The federal Centers for Disease Control and Prevention is advising against breaking up “tent cities” or homeless communities stationed in a particular area during the COVID-19 pandemic, stating that dispersing people in these camps could spur outbreaks in the general population and make these individuals harder to track.
Yet that’s exactly what officials are trying to do to a community called “Diamond Village,” in Morgantown. The homeless camp already has been moved once — and doesn’t want to be moved again.
In some ways, the response in Morgantown is to be expected. The camp was on private property, where people were given permission to stay by the owner, until it was moved. It’s now occupying property that, while vacant and unused, belongs to the city of Morgantown. Homeless camps can make others uncomfortable and are usually viewed as an eyesore and example of community decay. And such encampments often are violating some type of city ordinance by making semi-permanent living spaces in a given community.
That’s nothing new. Tent cities cropped up across the country after the 2008 economic free fall. People who were living in suburban houses one month were suddenly in a tent community, venturing out daily to look for work. There have been large homeless encampments in West Virginia over the years, including in Huntington and Charleston, although they were perhaps less visible than Diamond Village. With the current economy, West Virginia soon might be seeing more of these types of settlements.
While some safety and community concerns are only natural, it’s important to remember that these are people. Social media pages that deride and shame the homeless — and such pages focused on Charleston and Diamond Village exist — show how callous, cruel and demeaning attitudes toward these people can be.
Yes, some of these people are chronically homeless, typically because of mental health or substance-use disorder issues. Many just want to get back on their feet. They shouldn’t be mocked. They should be helped.

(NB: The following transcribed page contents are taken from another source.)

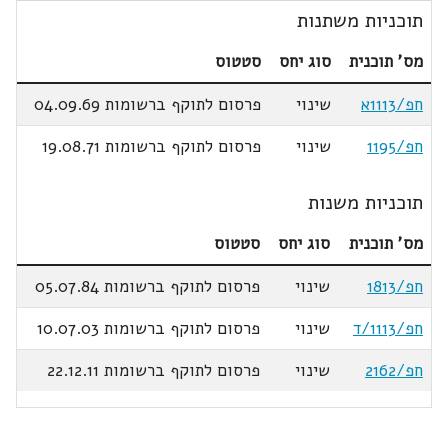
תוכניות משתנות
מס' תוכנית
סוג יחס
סטטוס
חפ/1113א
שינוי
פרסום לתוקף ברשומות 04.09.69
חפ/1195
שינוי
פרסום לתוקף ברשומות 19.08.71
תוכניות משנות
מס' תוכנית
סוג יחס
סטטוס
חפ/1813
שינוי
פרסום לתוקף ברשומות 05.07.84
חפ/1113/ד
שינוי
פרסום לתוקף ברשומות 10.07.03
חפ/2162
שינוי
פרסום לתוקף ברשומות 22.12.11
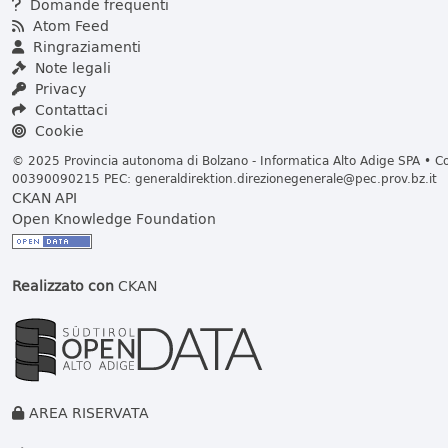
Domande frequenti
Atom Feed
Ringraziamenti
Note legali
Privacy
Contattaci
Cookie
© 2025 Provincia autonoma di Bolzano - Informatica Alto Adige SPA • Cod
00390090215 PEC:
generaldirektion.direzionegenerale@pec.prov.bz.it
CKAN API
Open Knowledge Foundation
Realizzato con
CKAN
AREA RISERVATA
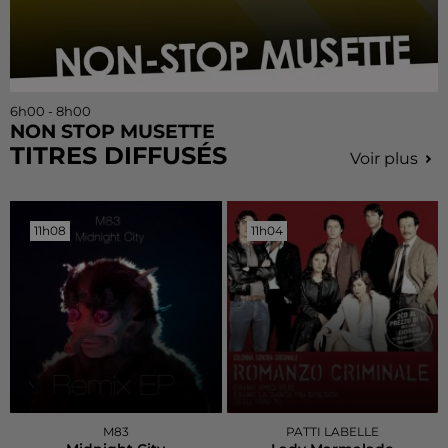
6h00 - 8h00
NON STOP MUSETTE
TITRES DIFFUSÉS
Voir plus
11h08
11h08
11h04
11h04
M83
PATTI LABELLE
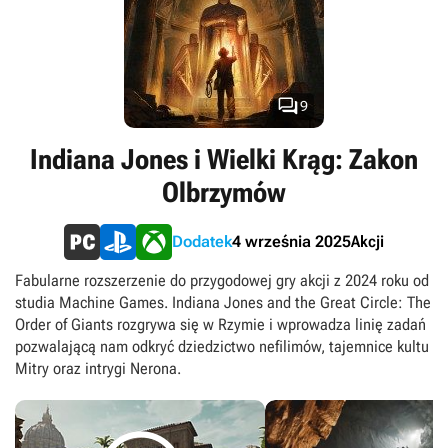

9
Indiana Jones i Wielki Krąg: Zakon
Olbrzymów
Akcji
Dodatek
4 września 2025
Fabularne rozszerzenie do przygodowej gry akcji z 2024 roku od
studia Machine Games. Indiana Jones and the Great Circle: The
Order of Giants rozgrywa się w Rzymie i wprowadza linię zadań
pozwalającą nam odkryć dziedzictwo nefilimów, tajemnice kultu
Mitry oraz intrygi Nerona.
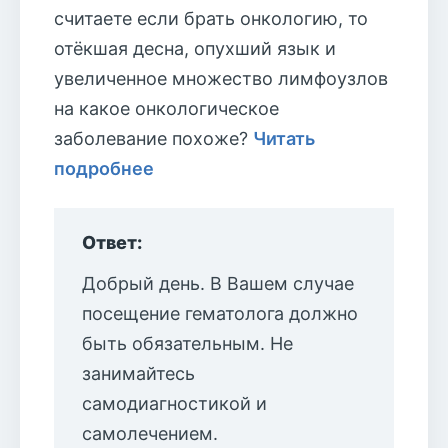
считаете если брать онкологию, то
отёкшая десна, опухший язык и
увеличенное множество лимфоузлов
на какое онкологическое
заболевание похоже?
Читать
подробнее
Ответ:
Добрый день. В Вашем случае
посещение гематолога должно
быть обязательным. Не
занимайтесь
самодиагностикой и
самолечением.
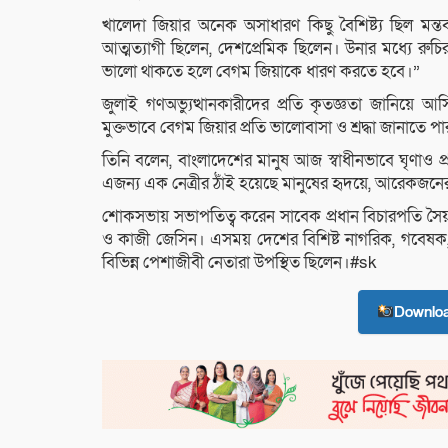
খালেদা জিয়ার অনেক অসাধারণ কিছু বৈশিষ্ট্য ছিল মন্ত
আত্মত্যাগী ছিলেন, দেশপ্রেমিক ছিলেন। উনার মধ্যে রুচ
ভালো থাকতে হলে বেগম জিয়াকে ধারণ করতে হবে।”
জুলাই গণঅভ্যুত্থানকারীদের প্রতি কৃতজ্ঞতা জানিয
মুক্তভাবে বেগম জিয়ার প্রতি ভালোবাসা ও শ্রদ্ধা জানাতে প
তিনি বলেন, বাংলাদেশের মানুষ আজ স্বাধীনভাবে ঘৃণাও 
এজন্য এক নেত্রীর ঠাঁই হয়েছে মানুষের হৃদয়ে, আরেকজনের
শোকসভায় সভাপতিত্ব করেন সাবেক প্রধান বিচারপতি সৈ
ও কাজী জেসিন। এসময় দেশের বিশিষ্ট নাগরিক, গবেষক, চিক
বিভিন্ন পেশাজীবী নেতারা উপস্থিত ছিলেন।#sk
Downlo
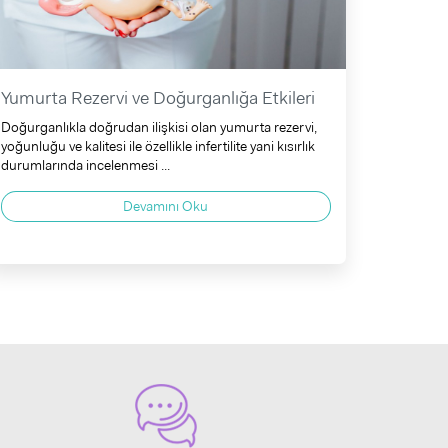
Yumurta Rezervi ve Doğurganlığa Etkileri
Doğurganlıkla doğrudan ilişkisi olan yumurta rezervi,
yoğunluğu ve kalitesi ile özellikle infertilite yani kısırlık
durumlarında incelenmesi ...
Devamını Oku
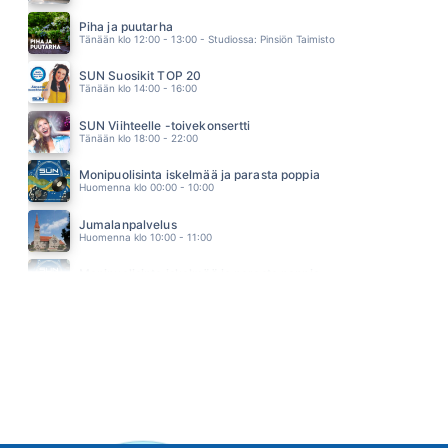
YHTEISTÄ AIKAA
EINI
Piha ja puutarha
21.47
Tänään klo 12:00 - 13:00 - Studiossa: Pinsiön Taimisto
SUN Suosikit TOP 20
Tänään klo 14:00 - 16:00
SUN Viihteelle -toivekonsertti
Tänään klo 18:00 - 22:00
Monipuolisinta iskelmää ja parasta poppia
Huomenna klo 00:00 - 10:00
Jumalanpalvelus
Huomenna klo 10:00 - 11:00
Monipuolisinta iskelmää ja parasta poppia
Huomenna klo 11:00 - 23:59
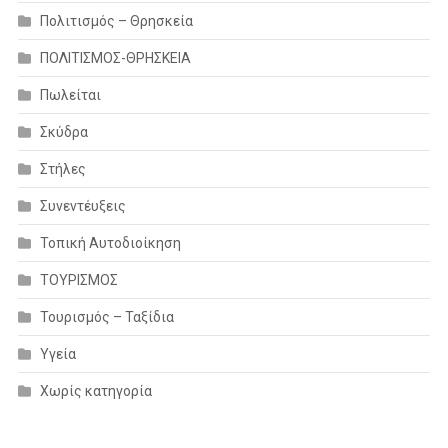
Πολιτισμός – Θρησκεία
ΠΟΛΙΤΙΣΜΟΣ-ΘΡΗΣΚΕΙΑ
Πωλείται
Σκύδρα
Στήλες
Συνεντέυξεις
Τοπική Αυτοδιοίκηση
ΤΟΥΡΙΣΜΟΣ
Τουρισμός – Ταξίδια
Υγεία
Χωρίς κατηγορία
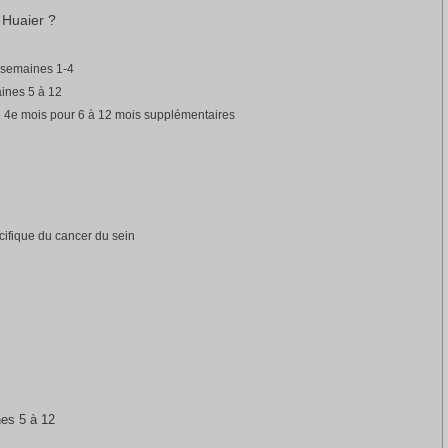
 Huaier ?
n semaines 1-4
ines 5 à 12
du 4e mois pour 6 à 12 mois supplémentaires
cifique du cancer du sein
nes 5 à 12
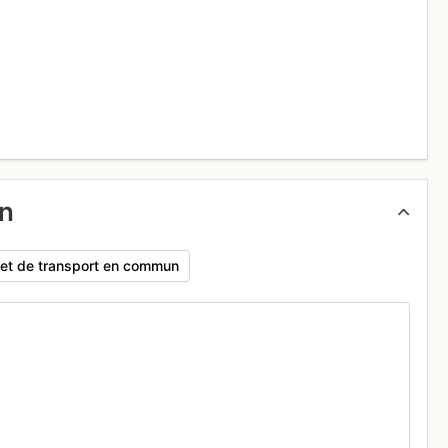
un
rajet de transport en commun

The most important thing to remember right now, though, is that Diamond Village exists in a unique situation. There wasn’t a pandemic that had killed nearly 150,000 Americans during the 2008-09 recession. As the CDC noted, breaking up Diamond Village now could sever connections the homeless do have with services trying to help them and increases the risk of spread in a place in West Virginia that already is a hotspot for the virus.
Morgantown officials and volunteers need to continue working with these people to get them into treatment or housing, and some progress has been made on that front. But clearing these people out shows little regard for their human dignity and poses a greater risk to the entire population.